O "fato novo" pode ser uma radical alteração no time, para torná-lo mais ofensivo, moldado à circunstância do jogo, ou recursos extras de motivação nos vestiários, como cartas de familiares aos jogadores e imagens dos torcedores passando frio na rua para conseguir ingressos.

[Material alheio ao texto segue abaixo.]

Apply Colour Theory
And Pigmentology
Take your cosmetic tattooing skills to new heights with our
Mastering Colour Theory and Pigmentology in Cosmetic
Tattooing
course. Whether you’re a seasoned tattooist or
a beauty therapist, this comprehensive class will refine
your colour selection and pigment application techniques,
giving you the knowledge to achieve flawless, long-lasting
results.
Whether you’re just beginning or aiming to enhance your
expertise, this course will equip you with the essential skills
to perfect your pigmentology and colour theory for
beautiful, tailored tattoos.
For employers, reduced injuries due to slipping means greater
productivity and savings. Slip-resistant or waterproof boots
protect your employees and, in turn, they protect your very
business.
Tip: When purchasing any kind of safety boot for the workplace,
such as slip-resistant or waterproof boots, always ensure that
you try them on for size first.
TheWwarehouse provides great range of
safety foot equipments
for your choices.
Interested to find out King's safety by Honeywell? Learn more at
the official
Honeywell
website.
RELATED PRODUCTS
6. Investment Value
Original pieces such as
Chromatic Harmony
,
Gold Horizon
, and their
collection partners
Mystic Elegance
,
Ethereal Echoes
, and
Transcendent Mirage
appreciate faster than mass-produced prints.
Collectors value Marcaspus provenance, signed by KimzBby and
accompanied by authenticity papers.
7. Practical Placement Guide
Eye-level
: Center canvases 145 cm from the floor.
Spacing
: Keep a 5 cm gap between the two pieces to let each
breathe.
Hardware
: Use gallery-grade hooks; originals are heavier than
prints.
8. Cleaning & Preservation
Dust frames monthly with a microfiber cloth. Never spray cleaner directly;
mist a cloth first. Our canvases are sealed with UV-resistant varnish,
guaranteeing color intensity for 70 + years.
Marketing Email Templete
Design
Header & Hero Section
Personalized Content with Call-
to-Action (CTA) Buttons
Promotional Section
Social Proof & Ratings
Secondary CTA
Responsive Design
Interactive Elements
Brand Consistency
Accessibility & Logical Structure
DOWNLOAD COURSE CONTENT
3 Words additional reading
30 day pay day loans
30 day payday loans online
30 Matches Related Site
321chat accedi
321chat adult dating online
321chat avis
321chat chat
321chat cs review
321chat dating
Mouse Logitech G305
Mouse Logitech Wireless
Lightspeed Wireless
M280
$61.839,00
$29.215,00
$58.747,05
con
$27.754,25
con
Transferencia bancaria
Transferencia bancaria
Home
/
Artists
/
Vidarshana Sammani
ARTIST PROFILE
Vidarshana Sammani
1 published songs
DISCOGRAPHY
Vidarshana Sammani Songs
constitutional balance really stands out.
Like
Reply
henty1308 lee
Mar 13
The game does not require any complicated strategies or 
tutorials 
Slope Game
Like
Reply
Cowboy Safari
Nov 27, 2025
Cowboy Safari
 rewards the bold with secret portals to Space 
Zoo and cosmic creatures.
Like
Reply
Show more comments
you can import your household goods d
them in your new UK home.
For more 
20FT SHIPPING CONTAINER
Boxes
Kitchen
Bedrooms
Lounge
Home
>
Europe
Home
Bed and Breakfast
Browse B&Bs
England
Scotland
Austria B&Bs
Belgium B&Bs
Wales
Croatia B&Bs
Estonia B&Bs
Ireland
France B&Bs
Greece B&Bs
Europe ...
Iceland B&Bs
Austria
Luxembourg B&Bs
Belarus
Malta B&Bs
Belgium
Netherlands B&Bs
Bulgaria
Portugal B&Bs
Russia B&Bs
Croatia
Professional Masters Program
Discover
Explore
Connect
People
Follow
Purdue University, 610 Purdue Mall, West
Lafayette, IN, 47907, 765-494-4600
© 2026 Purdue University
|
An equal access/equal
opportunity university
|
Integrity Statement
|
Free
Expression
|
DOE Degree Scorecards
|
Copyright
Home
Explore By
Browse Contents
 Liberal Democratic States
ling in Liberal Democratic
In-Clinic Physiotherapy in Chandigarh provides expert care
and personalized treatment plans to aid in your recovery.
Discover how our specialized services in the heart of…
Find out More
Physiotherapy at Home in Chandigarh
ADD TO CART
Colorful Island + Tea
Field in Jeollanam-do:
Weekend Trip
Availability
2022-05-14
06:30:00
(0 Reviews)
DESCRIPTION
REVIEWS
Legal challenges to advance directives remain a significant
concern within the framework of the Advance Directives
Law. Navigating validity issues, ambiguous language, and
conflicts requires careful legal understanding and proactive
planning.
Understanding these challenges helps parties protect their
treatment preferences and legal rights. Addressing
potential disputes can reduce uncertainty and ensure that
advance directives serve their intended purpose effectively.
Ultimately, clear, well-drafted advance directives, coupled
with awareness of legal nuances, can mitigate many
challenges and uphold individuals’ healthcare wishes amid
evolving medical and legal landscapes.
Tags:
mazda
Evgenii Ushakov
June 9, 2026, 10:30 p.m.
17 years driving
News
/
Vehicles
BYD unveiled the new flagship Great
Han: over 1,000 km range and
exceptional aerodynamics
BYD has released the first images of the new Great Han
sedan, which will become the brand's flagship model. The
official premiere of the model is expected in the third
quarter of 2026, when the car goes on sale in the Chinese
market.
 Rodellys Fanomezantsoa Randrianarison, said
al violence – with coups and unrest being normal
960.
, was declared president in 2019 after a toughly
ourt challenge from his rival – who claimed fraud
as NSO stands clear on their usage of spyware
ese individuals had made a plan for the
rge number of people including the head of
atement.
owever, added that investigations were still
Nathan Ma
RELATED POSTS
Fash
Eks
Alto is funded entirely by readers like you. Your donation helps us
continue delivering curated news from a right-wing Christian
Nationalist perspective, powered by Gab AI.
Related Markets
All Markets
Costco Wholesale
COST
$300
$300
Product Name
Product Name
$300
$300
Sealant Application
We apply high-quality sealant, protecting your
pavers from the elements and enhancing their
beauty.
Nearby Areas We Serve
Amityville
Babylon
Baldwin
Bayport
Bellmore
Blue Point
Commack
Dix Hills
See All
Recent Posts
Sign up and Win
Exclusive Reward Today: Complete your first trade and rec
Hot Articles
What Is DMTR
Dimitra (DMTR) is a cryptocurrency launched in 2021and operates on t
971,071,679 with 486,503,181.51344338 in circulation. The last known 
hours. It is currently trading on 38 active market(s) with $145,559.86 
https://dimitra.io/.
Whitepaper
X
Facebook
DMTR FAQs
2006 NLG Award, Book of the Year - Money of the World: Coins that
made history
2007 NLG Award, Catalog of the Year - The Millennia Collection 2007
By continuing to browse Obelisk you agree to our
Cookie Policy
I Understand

Como perdeu o primeiro jogo por 3 a 0, em Buenos Aires, o Grêmio terá de ganhar por três gols de diferença para levar a decisão para a prorrogação. E, se quiser ficar com o título já no tempo normal, a vitória terá de ser por quatro gols de vantagem.

A substituição mais comentada no Olímpico é a do lateral-direito Patrício pelo atacante Amoroso. Na nova formação, o volante Gavilán assumiria a lateral, o meio-campo teria apenas três jogadores – Lucas, Diego Souza e Tcheco – e o ataque teria outros três – Tuta, Amoroso e Carlos Eduardo.